O grupo “Memorial” foi criado pela fusão de dezenas de organizações regionais espalhadas pelo país. Assim, a administração das subsidiárias por vezes não bate com a documentação oficial da matriz nacional. E é nessa falha administrativa que se baseia a acusação.
Reação
O caso tem sido considerado uma “punição exemplar” por ativistas do país. “Espero que seja o fim dessa história. Uma conferência será realizada, e os pedidos sem fundamento do Ministério da Justiça serão cumpridos”, diz Liudmila Aleksêieva, fundadora da mais antiga organização de defesa dos direitos humanos da Rússia, o Grupo Moscou Helsinque.
“A dissolução do ‘Memorial’ causará enormes danos à imagem do governo russo”, afirma o chefe do Conselho Presidencial de Direitos Humanos, Mikhail Fedotov.
Fundado em 1989 na capital sob os auspícios do dissidente vencedor do Nobel Andrêi Sákharov, o ‘Memorial’ organiza um enorme evento para relembrar vítimas dos abusos estalinistas, intitulado “O regresso dos nomes”. A ação acontece todo 29 de outubro, véspera do Dia da Memória das Vítimas da Repressão Política, quando uma multidão se reúne no centro moscovita para ler em voz alta os nomes das pessoas executadas durante as repressões de Stálin.
Desde a fundação do grupo, os ativistas do Memorial também se dedicam a monitorar novos casos de violação dos direitos humanos, trazendo-os a público e se ocupando da proteção jurídica das vítimas.
O líder reabilitado
Apesar dos crimes do regime estalinista, muitos russos ainda veem Iossif Stálin como um líder sábio, que usou meios rigorosos para alcançar propósitos necessários.

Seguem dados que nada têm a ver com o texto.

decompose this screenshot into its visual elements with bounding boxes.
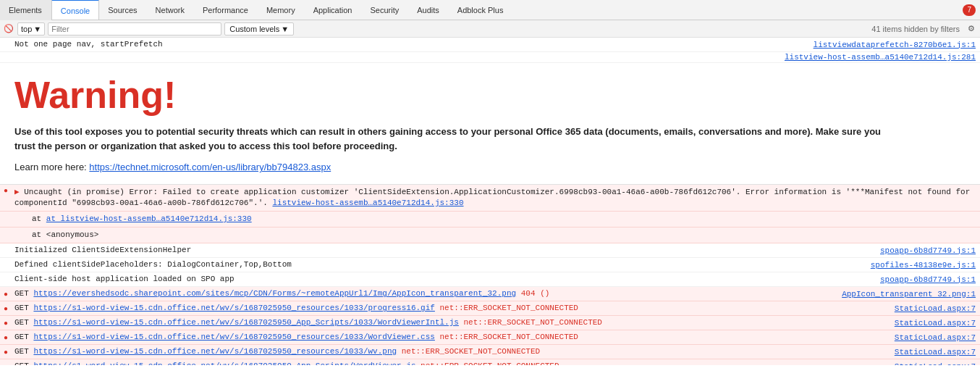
uncaught-source-link[interactable]: listview-host-assemb…a5140e712d14.js:330 — [272, 199, 463, 207]
blank-icon4 — [0, 250, 12, 251]
defined-row: Defined clientSidePlaceholders: DialogCo… — [0, 258, 980, 272]
get-row-content-2: GET https://s1-word-view-15.cdn.office.n… — [12, 317, 895, 329]
get-row-1: ● GET https://s1-word-view-15.cdn.office… — [0, 301, 980, 316]
get-row-content-1: GET https://s1-word-view-15.cdn.office.n… — [12, 302, 895, 314]
get-source-4[interactable]: StaticLoad.aspx:7 — [895, 348, 980, 356]
get-error-icon-3: ● — [0, 333, 12, 342]
get-source-0[interactable]: AppIcon_transparent 32.png:1 — [842, 290, 980, 299]
filter-input[interactable] — [48, 22, 221, 36]
tab-audits[interactable]: Audits — [408, 0, 449, 20]
blank-icon2 — [0, 213, 12, 214]
get-error-icon-1: ● — [0, 304, 12, 313]
tab-sources[interactable]: Sources — [99, 0, 146, 20]
page-nav-text: Not one page nav, startPrefetch — [12, 38, 814, 51]
blank-icon3 — [0, 229, 12, 230]
get-row-content-3: GET https://s1-word-view-15.cdn.office.n… — [12, 331, 895, 343]
client-source[interactable]: spoapp-6b8d7749.js:1 — [880, 275, 980, 284]
tab-network[interactable]: Network — [147, 0, 194, 20]
info-icon — [0, 44, 12, 45]
context-value: top — [21, 25, 32, 33]
get-error-icon-0: ● — [0, 290, 12, 299]
init-row: Initialized ClientSideExtensionHelper sp… — [0, 243, 980, 258]
console-toolbar: 🚫 top ▼ Custom levels ▼ 41 items hidden … — [0, 20, 980, 38]
get-rows-container: ● GET https://evershedsodc.sharepoint.co… — [0, 287, 980, 365]
get-row-0: ● GET https://evershedsodc.sharepoint.co… — [0, 287, 980, 301]
get-row-content-0: GET https://evershedsodc.sharepoint.com/… — [12, 288, 842, 300]
get-row-content-5: GET https://s1-word-view-15.cdn.office.n… — [12, 360, 895, 365]
tab-performance[interactable]: Performance — [194, 0, 258, 20]
error-icon: ● — [0, 186, 12, 195]
get-url-0[interactable]: https://evershedsodc.sharepoint.com/site… — [33, 289, 516, 298]
get-url-4[interactable]: https://s1-word-view-15.cdn.office.net/w… — [33, 347, 397, 356]
get-source-2[interactable]: StaticLoad.aspx:7 — [895, 319, 980, 327]
uncaught-text: ▶ Uncaught (in promise) Error: Failed to… — [12, 186, 980, 209]
custom-levels-label: Custom levels — [229, 25, 279, 33]
at-line2-text: at <anonymous> — [12, 229, 980, 241]
get-row-content-4: GET https://s1-word-view-15.cdn.office.n… — [12, 346, 895, 358]
tab-elements[interactable]: Elements — [0, 0, 51, 20]
custom-levels-button[interactable]: Custom levels ▼ — [224, 22, 294, 36]
tabs-bar: Elements Console Sources Network Perform… — [0, 0, 980, 20]
warning-body: Use of this tool exposes you to potentia… — [14, 125, 883, 153]
get-url-3[interactable]: https://s1-word-view-15.cdn.office.net/w… — [33, 333, 435, 341]
get-error-icon-5: ● — [0, 362, 12, 365]
clear-console-icon[interactable]: 🚫 — [3, 23, 14, 35]
get-row-4: ● GET https://s1-word-view-15.cdn.office… — [0, 345, 980, 359]
console-content: Not one page nav, startPrefetch listview… — [0, 38, 980, 365]
init-source[interactable]: spoapp-6b8d7749.js:1 — [880, 246, 980, 255]
get-url-2[interactable]: https://s1-word-view-15.cdn.office.net/w… — [33, 318, 459, 327]
warning-title: Warning! — [14, 75, 966, 116]
tab-security[interactable]: Security — [361, 0, 408, 20]
tab-console[interactable]: Console — [51, 0, 99, 20]
learn-prefix: Learn more here: — [14, 162, 89, 172]
get-error-icon-2: ● — [0, 319, 12, 327]
error-badge: 7 — [963, 4, 976, 16]
get-row-3: ● GET https://s1-word-view-15.cdn.office… — [0, 330, 980, 345]
defined-text: Defined clientSidePlaceholders: DialogCo… — [12, 259, 871, 271]
get-url-5[interactable]: https://s1-word-view-15.cdn.office.net/w… — [33, 362, 415, 365]
source2-link[interactable]: listview-host-assemb…a5140e712d14.js:281 — [785, 53, 980, 62]
blank-icon5 — [0, 264, 12, 265]
get-source-1[interactable]: StaticLoad.aspx:7 — [895, 304, 980, 313]
init-text: Initialized ClientSideExtensionHelper — [12, 244, 880, 256]
blank-icon6 — [0, 279, 12, 280]
uncaught-main-text: Uncaught (in promise) Error: Failed to c… — [14, 188, 970, 207]
warning-block: Warning! Use of this tool exposes you to… — [0, 63, 980, 185]
settings-icon[interactable]: ⚙ — [966, 23, 977, 35]
context-select[interactable]: top ▼ — [17, 22, 45, 36]
defined-source[interactable]: spofiles-48138e9e.js:1 — [871, 261, 980, 270]
at-line2-row: at <anonymous> — [0, 228, 980, 243]
client-text: Client-side host application loaded on S… — [12, 273, 880, 285]
source2-row: listview-host-assemb…a5140e712d14.js:281 — [0, 52, 980, 63]
at-line1-text: at at listview-host-assemb…a5140e712d14.… — [12, 213, 980, 225]
warning-learn: Learn more here: https://technet.microso… — [14, 162, 966, 172]
blank-icon — [0, 57, 12, 58]
client-row: Client-side host application loaded on S… — [0, 272, 980, 287]
get-source-5[interactable]: StaticLoad.aspx:7 — [895, 362, 980, 365]
tab-application[interactable]: Application — [305, 0, 362, 20]
items-hidden-label: 41 items hidden by filters — [871, 25, 963, 33]
get-url-1[interactable]: https://s1-word-view-15.cdn.office.net/w… — [33, 304, 435, 312]
get-row-5: ● GET https://s1-word-view-15.cdn.office… — [0, 359, 980, 365]
get-source-3[interactable]: StaticLoad.aspx:7 — [895, 333, 980, 342]
source2-text — [12, 57, 785, 58]
uncaught-error-row: ● ▶ Uncaught (in promise) Error: Failed … — [0, 185, 980, 212]
learn-url-link[interactable]: https://technet.microsoft.com/en-us/libr… — [89, 162, 331, 172]
custom-levels-chevron-icon: ▼ — [281, 25, 289, 33]
at-line1-row: at at listview-host-assemb…a5140e712d14.… — [0, 212, 980, 228]
tab-adblock[interactable]: Adblock Plus — [449, 0, 513, 20]
context-chevron-icon: ▼ — [33, 25, 41, 33]
page-nav-row: Not one page nav, startPrefetch listview… — [0, 38, 980, 52]
get-error-icon-4: ● — [0, 348, 12, 356]
page-nav-source[interactable]: listviewdataprefetch-8270b6e1.js:1 — [814, 41, 980, 49]
get-row-2: ● GET https://s1-word-view-15.cdn.office… — [0, 316, 980, 330]
tab-memory[interactable]: Memory — [258, 0, 305, 20]
at-line1-link[interactable]: at listview-host-assemb…a5140e712d14.js:… — [46, 214, 252, 223]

De acordo com pesquisa realizada pelo Centro Levada em 2013 entre russos, armênios, azeris e georgianos, 49% dos entrevistados têm uma atitude positiva em relação a Stálin. Por outro lado, apenas 18% dos russos disseram desejar ter um líder como ele nos dias atuais.
“A questão não está tanto no culto à personalidade de Stálin, mas no culto ao Estado. O culto ao líder será indestrutível enquanto na mente das pessoas a grandeza abstrata do império for mais importante do que o bem-estar dos cidadãos - o que, na minha opinião, é o principal critério para o sucesso do Estado”, disse à Gazeta Russa o copresidente do “Memorial”, Ian Ratchínski.

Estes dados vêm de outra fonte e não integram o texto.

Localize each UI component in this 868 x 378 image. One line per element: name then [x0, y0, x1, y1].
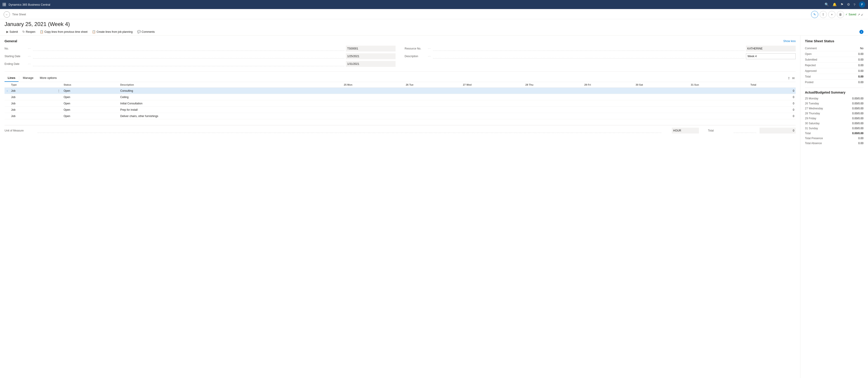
- row-wed[interactable]: [462, 100, 524, 107]
- ending-date-row: Ending Date 1/31/2021: [4, 61, 396, 67]
- row-sat[interactable]: [634, 100, 689, 107]
- status-row-label: Approved: [805, 69, 816, 72]
- row-dots-btn[interactable]: [55, 94, 62, 100]
- row-mon[interactable]: [342, 107, 404, 113]
- table-row[interactable]: Job Open Ceiling 0: [4, 94, 796, 100]
- panel-divider: [805, 88, 864, 88]
- row-sat[interactable]: [634, 107, 689, 113]
- help-icon[interactable]: ?: [854, 3, 855, 6]
- row-mon[interactable]: [342, 113, 404, 119]
- row-wed[interactable]: [462, 88, 524, 94]
- tab-more-options[interactable]: More options: [37, 74, 60, 82]
- summary-row-value: 0.00/0.00: [852, 107, 864, 110]
- row-dots-btn[interactable]: [55, 113, 62, 119]
- row-fri[interactable]: [583, 100, 634, 107]
- status-row-label: Rejected: [805, 64, 815, 67]
- bell-icon[interactable]: 🔔: [833, 2, 837, 6]
- table-row[interactable]: Job Open Prep for install 0: [4, 107, 796, 113]
- row-arrow: [4, 113, 10, 119]
- status-row-label: Total: [805, 75, 811, 78]
- summary-title: Actual/Budgeted Summary: [805, 91, 864, 94]
- row-wed[interactable]: [462, 94, 524, 100]
- row-sun[interactable]: [689, 100, 749, 107]
- row-dots-btn[interactable]: [55, 100, 62, 107]
- lines-tabs: Lines Manage More options ⇧ ✉: [4, 74, 796, 82]
- row-mon[interactable]: [342, 88, 404, 94]
- row-wed[interactable]: [462, 107, 524, 113]
- summary-row-value: 0.00/0.00: [852, 132, 864, 135]
- settings-icon[interactable]: ⚙: [847, 2, 850, 6]
- row-fri[interactable]: [583, 107, 634, 113]
- tab-manage[interactable]: Manage: [20, 74, 37, 82]
- row-tue[interactable]: [404, 113, 462, 119]
- submit-button[interactable]: ▶ Submit: [4, 29, 20, 34]
- row-thu[interactable]: [524, 113, 583, 119]
- row-thu[interactable]: [524, 94, 583, 100]
- no-row: No. TS00001: [4, 45, 396, 52]
- table-row[interactable]: → Job ⋮ Open Consulting 0: [4, 88, 796, 94]
- starting-date-row: Starting Date 1/25/2021: [4, 53, 396, 59]
- description-value[interactable]: Week 4: [746, 53, 796, 59]
- total-label: Total: [708, 129, 731, 132]
- row-mon[interactable]: [342, 100, 404, 107]
- show-less-link[interactable]: Show less: [783, 39, 796, 43]
- comments-button[interactable]: 💬 Comments: [135, 29, 157, 34]
- row-tue[interactable]: [404, 94, 462, 100]
- row-arrow: [4, 94, 10, 100]
- col-dots-header: [55, 82, 62, 88]
- row-wed[interactable]: [462, 113, 524, 119]
- row-type: Job: [10, 113, 55, 119]
- status-row: Comment No: [805, 45, 864, 51]
- summary-row: 31 Sunday 0.00/0.00: [805, 126, 864, 131]
- row-description: Deliver chairs, other furnishings: [119, 113, 342, 119]
- row-tue[interactable]: [404, 88, 462, 94]
- row-tue[interactable]: [404, 107, 462, 113]
- lines-share-icon[interactable]: ⇧: [787, 76, 790, 80]
- create-lines-button[interactable]: 📋 Create lines from job planning: [90, 29, 134, 34]
- row-thu[interactable]: [524, 107, 583, 113]
- row-dots-btn[interactable]: [55, 107, 62, 113]
- row-fri[interactable]: [583, 88, 634, 94]
- summary-row-label: 29 Friday: [805, 117, 816, 120]
- row-sun[interactable]: [689, 88, 749, 94]
- row-dots-btn[interactable]: ⋮: [55, 88, 62, 94]
- search-icon[interactable]: 🔍: [825, 2, 829, 6]
- app-grid-icon[interactable]: [3, 3, 6, 6]
- expand-icon[interactable]: ↗: [858, 13, 860, 16]
- edit-button[interactable]: ✎: [811, 11, 818, 18]
- row-sat[interactable]: [634, 113, 689, 119]
- row-fri[interactable]: [583, 113, 634, 119]
- row-thu[interactable]: [524, 100, 583, 107]
- general-section-header: General Show less: [4, 39, 796, 43]
- table-row[interactable]: Job Open Deliver chairs, other furnishin…: [4, 113, 796, 119]
- row-status: Open: [62, 107, 119, 113]
- summary-row-value: 0.00: [858, 141, 864, 145]
- col-arrow-header: [4, 82, 10, 88]
- avatar[interactable]: F: [859, 1, 865, 8]
- table-row[interactable]: Job Open Initial Consultation 0: [4, 100, 796, 107]
- lines-email-icon[interactable]: ✉: [792, 76, 795, 80]
- add-button[interactable]: +: [828, 11, 835, 18]
- row-status: Open: [62, 88, 119, 94]
- fields-grid: No. TS00001 Resource No. KATHERINE S: [4, 45, 796, 67]
- row-sun[interactable]: [689, 113, 749, 119]
- row-sun[interactable]: [689, 107, 749, 113]
- flag-icon[interactable]: ⚑: [840, 2, 843, 6]
- collapse-icon[interactable]: ↙: [861, 13, 864, 16]
- copy-lines-button[interactable]: 📋 Copy lines from previous time sheet: [38, 29, 89, 34]
- tab-lines[interactable]: Lines: [4, 74, 19, 82]
- reopen-button[interactable]: ↻ Reopen: [21, 29, 37, 34]
- status-row: Rejected 0.00: [805, 63, 864, 68]
- summary-row-label: 30 Saturday: [805, 122, 819, 125]
- context-menu-icon[interactable]: ⋮: [57, 89, 61, 93]
- row-tue[interactable]: [404, 100, 462, 107]
- delete-button[interactable]: 🗑: [837, 11, 844, 18]
- row-sat[interactable]: [634, 88, 689, 94]
- back-button[interactable]: ←: [4, 11, 10, 18]
- row-thu[interactable]: [524, 88, 583, 94]
- row-fri[interactable]: [583, 94, 634, 100]
- share-button[interactable]: ⇧: [819, 11, 827, 18]
- row-mon[interactable]: [342, 94, 404, 100]
- row-sat[interactable]: [634, 94, 689, 100]
- row-sun[interactable]: [689, 94, 749, 100]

Para ele, a época soviética habituou a sociedade à ideia de que o Estado está acima do indivíduo. Assim, ao pensar na grandeza da URSS, as pessoas se esquecem do preço que se pagou por tal magnificência.
Já a socióloga Olga Krichtanóvskaia acredita que a figura de Stálin tem um caráter mais complexo.
“Aos olhos dos intelectuais pró-Ocidente, Stálin é um tirano e o criador da repressão. Mas o povo, em geral, se lembra dele como o responsável pela industrialização, o feitor de grandes conquistas, o vencedor da guerra. Ambas as coisas são verdades, e daqui nascem esses dois pontos de vista antagônicos. Ninguém vai defender Stálin dizendo que a repressão foi uma coisa boa. Mas a verdade é mais multifacetada”, diz Krichtanóvskaia.
Relembrar e não repetir
Na década de 1990, foi aprovada na Rússia a lei “Sobre a reabilitação das vítimas da repressão política” e criada uma comissão sob a alçada do presidente para acompanhar sua execução. De acordo com a lei, toda pessoa que tenha sido “vítima da arbitrariedade do Estado totalitário” tem o direito de ter seu nome reabilitado, em vida ou postumamente.
O país também conta com uma série de museus de história da repressão política, como o Museu da Gulag e o Museu Sákharov, que têm enormes coleções de documentos sobre a repressão e utensílios do dia a dia dos presos nos campos de trabalho forçado. Ambos trabalham em estreita colaboração com o grupo “Memorial”.